Using "implements"

L

Laurel

I recently heard a talk about using inheritance in Access. Following my
notes, I created a form called frmAncestor, which had a msgBox statement in
its load event, and displayed a few columns from a table. Then I created a
form called frmDescendant, which had a msgBox statement in its load event as
well. Then I put this in its Open event Implements form_frmAncestor

But when I tried to compile with that Implements statement in place, I get
this error message "Function or interface marked as restricted, or the
function uses an Automation type not supported in Visual Basic."

What am I doing wrong?

TIA
LAS
 
W

Wolfgang Kais

Hallo Laurel.

Laurel said:
I recently heard a talk about using inheritance in Access.

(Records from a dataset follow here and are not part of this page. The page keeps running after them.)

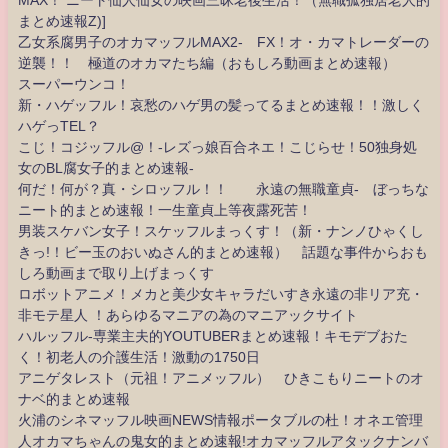
MAX！ ニート仙人仙女の映画三昧老後生活！（無職孤独居老人的
まとめ速報Z)]
乙女系腐男子のオカマッフルMAX2- FX！オ・カマトレーダーの
逆襲！！ 極道のオカマたち編（おもしろ動画まとめ速報）
スーパーウンコ！
新・ハゲッフル！哀愁のハゲ男の髪ってるまとめ速報！！激しく
ハゲっTEL？
こじ！コジッフル@！-レズっ娘百合ネエ！こじらせ！50独身処
女のBL腐女子的まとめ速報-
何だ！何が？真・シロッフル！！ 永遠の無職童貞- ぼっちな
ニート的まとめ速報！一生童貞上等夜露死苦！
男装スケバン女子！スケッフルまっくす！（新・ナンノひゃくし
きっ!！ビー玉のおいぬさん的まとめ速報） 話題な事件からおも
しろ動画まで取り上げまっくす
ロボットアニメ！メカと美少女キャラだいすき永遠の非リア充・
非モテ星人 ！あらゆるマニアの為のマニアックサイト
ハルッフル-専業主夫的YOUTUBERまとめ速報！キモデブおた
く！初老人の介護生活！激動の1750日
アニゲタレスト（元祖！アニメッフル） ひきこもりニートのオ
ナベ的まとめ速報
火浦のシネマッフル映画NEWS情報ポータブルの杜！オネエ管理
人オカマちゃんの鬼女的まとめ速報!オカマッフルアタックナンバ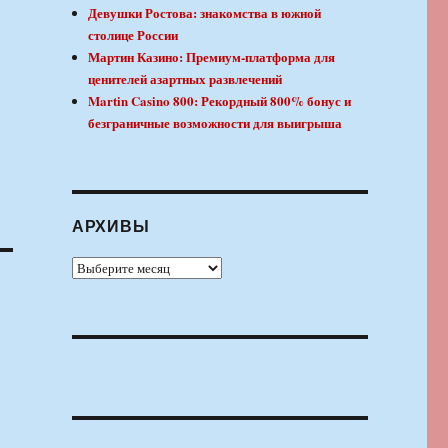
Девушки Ростова: знакомства в южной
столице России
Мартин Казино: Премиум-платформа для
ценителей азартных развлечений
Martin Casino 800: Рекордный 800% бонус и
безграничные возможности для выигрыша
АРХИВЫ
Архивы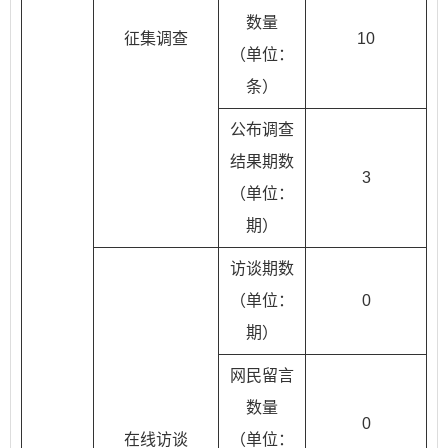
数量
征集调查
10
（单位：
条）
公布调查
结果期数
3
（单位：
期）
访谈期数
（单位：
0
期）
网民留言
数量
0
在线访谈
（单位：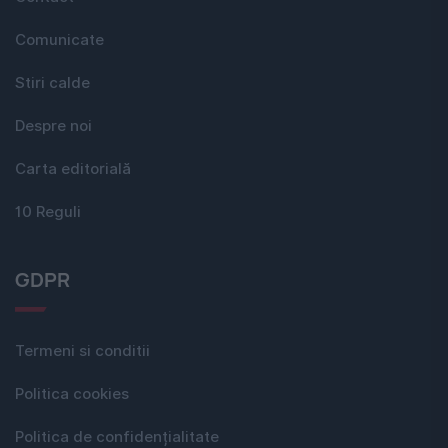
Comunicate
Stiri calde
Despre noi
Carta editorială
10 Reguli
GDPR
Termeni si conditii
Politica cookies
Politica de confidențialitate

Sounds interesting. How to us inheritance in Access? As far as I
know, inheritance is available in VB.NET, but neither in VB6 nor
in VBA (which is the "little brother" of VB (without .NET).
Following my notes, I created a form called frmAncestor, which
had a msgBox statement in its load event, and displayed a few
columns from a table. Then I created a form called frmDescendant,
which had a msgBox statement in its load event as well.
Then I put this in its Open event Implements form_frmAncestor

But when I tried to compile with that Implements statement in
place, I get this error message "Function or interface marked
as restricted, or the function uses an Automation type not
supported in Visual Basic."

In VB, Implements is not a statement but more like a directive:
At the class level, "Implements IMyInterface" tells the compiler
that your class has at least the same methods and properties as
the "interface" IMyInterface.
At the function level, you can use something like this:
Function MyFunc(i as Integer) as String Implements IMyInterface.Func
....
End FUnction
This is used to implement an element using a different name than
in the interface definition. This enables the use MyFunc through
an variable of type IMyInterface (for examlpe o) using this:
o.Func
The usage of Interfaces and their implementation provides only
interface-inheritance, which is no inheritance, because you have
to define every element of the interface manually. The inheritance
of code-implementation is available in VB.Net.
As much as I know, VBA does not even support "Implements" at all.